The evidence presented in the second part of the present work shows that the function of the bacterium is the supply of certain B vitamins in which the normal blood diet of Rhodnius is apparently deficient. The insect is dependent on the symbiotic bacteria for its supply of pyridoxin, Ca pantothenate, nicotinamide and thiamine when it is fed on mouse blood. Biotin and folic acid are, however, present in adequate concentration in the blood to meet the insect’s requirements. The position of cyanocobalamin is not clear because the results were somewhat conflicting, one-third of the nymphs tested appeared to be dependent on the bacterium for the supply of this vitamin whereas the rest obtained adequate quantities for their normal development from mouse blood. Another factor is also required by Rhodnius for normal development and is normally supplied by the bacterium. This has not been identified but is present in greater concentration in mouse blood than in rabbit’s blood. It cannot be identified with any of the B vitamins investigated, nor with choline chloride, inositol or cholesterol because rabbit’s blood with the addition of any or all of these factors was less adequate as a diet for the symbiote-free Rhodnius nymphs than normal mouse blood, even though the supplemented rabbit’s blood contained greater concentrations of the vitamins than the normal mouse blood. Rhodnius develops equally well and at the same rate on the blood of either species when Nocardia rhodnii is present, proving that the unidentified factor is supplied by the bacterium. Riboflavin had to be excluded from these experiments because it was not tolerated by mice or rabbits at the dosage level required, and it is possible that it could be the unidentified factor. Variations in the experiments such as that mentioned in connexion with cyanocobalamin may be caused by the limiting influence of the unidentified factor. Variations of this kind are to be expected when it is realized that the blood used in these experiments as the basic diet was not, of course, free from vitamins, and furthermore the concentrations of the vitamins would vary considerably in different animal species, in different individuals of the same species and in an individual at different times.
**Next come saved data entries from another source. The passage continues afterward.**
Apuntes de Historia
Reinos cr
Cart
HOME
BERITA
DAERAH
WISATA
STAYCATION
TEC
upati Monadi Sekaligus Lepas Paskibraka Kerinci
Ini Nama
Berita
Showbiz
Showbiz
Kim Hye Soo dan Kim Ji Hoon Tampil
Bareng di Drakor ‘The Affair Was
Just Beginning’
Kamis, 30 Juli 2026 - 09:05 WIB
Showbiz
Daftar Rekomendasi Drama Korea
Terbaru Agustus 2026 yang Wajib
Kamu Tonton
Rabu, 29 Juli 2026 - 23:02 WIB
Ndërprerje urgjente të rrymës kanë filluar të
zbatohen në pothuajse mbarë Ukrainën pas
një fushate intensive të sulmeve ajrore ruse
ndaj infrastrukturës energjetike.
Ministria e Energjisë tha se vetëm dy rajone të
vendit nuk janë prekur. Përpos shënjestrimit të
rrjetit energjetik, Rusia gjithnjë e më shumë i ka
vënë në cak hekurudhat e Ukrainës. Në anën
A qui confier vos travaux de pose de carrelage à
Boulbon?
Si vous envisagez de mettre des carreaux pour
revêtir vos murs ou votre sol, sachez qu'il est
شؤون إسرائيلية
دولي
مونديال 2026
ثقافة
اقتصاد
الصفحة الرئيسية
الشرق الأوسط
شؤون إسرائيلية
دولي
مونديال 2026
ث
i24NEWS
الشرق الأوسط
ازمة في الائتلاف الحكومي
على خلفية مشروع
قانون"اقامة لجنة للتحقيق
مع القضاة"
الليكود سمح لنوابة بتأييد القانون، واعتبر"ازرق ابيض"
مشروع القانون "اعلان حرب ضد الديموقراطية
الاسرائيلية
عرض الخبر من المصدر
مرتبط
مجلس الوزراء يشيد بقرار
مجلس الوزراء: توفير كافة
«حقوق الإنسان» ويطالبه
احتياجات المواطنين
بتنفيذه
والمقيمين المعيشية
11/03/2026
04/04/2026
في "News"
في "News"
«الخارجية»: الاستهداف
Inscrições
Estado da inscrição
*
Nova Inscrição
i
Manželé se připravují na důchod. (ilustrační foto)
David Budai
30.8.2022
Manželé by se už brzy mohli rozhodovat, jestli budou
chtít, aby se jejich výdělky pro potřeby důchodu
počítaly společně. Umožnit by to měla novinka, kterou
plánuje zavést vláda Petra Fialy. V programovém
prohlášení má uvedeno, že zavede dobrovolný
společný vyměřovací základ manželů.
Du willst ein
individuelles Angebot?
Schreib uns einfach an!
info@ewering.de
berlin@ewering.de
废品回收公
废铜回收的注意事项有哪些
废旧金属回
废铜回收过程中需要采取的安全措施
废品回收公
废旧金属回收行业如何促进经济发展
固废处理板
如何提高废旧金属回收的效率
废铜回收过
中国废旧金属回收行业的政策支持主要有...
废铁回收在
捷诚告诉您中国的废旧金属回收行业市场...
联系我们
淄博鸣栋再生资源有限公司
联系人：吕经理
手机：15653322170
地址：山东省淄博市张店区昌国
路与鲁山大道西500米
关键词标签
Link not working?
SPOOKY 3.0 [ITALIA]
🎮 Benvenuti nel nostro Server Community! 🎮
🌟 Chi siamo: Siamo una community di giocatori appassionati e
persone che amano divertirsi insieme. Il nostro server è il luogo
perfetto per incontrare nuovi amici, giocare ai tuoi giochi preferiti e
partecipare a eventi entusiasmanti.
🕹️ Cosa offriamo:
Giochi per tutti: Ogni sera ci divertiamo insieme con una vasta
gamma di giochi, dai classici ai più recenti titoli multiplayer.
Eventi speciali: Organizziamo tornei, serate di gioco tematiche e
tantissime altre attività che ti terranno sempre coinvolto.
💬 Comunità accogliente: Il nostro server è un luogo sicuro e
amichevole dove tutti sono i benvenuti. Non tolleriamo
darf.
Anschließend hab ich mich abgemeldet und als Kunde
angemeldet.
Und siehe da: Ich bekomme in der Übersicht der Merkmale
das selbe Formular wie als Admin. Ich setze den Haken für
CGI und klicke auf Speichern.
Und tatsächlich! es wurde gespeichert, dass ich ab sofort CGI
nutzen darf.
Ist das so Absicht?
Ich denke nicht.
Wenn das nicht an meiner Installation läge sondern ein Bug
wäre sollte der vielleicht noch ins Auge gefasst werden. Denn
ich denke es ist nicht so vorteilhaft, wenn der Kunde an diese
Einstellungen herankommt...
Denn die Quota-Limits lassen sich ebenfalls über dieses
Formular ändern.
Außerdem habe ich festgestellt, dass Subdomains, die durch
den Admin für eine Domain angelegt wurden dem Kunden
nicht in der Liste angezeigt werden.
Further work on the identification of the unknown factor is in progress, and it is hoped to clarify the results further by the use of a basic diet which can be standardized and fed to the insects through a membrane. However, it is clear that the role of the symbiotic bacterium in Rhodnius is similar to that of other symbiotic micro-organisms in other insect species so far studied.

Symbiote-free Rhodnius nymphs are bacteriologically sterile, and it appears possible that they could be usefully employed in the investigation of certain nutritional problems which are normally complicated by the presence of bacteria in the gut of the experimental animals employed.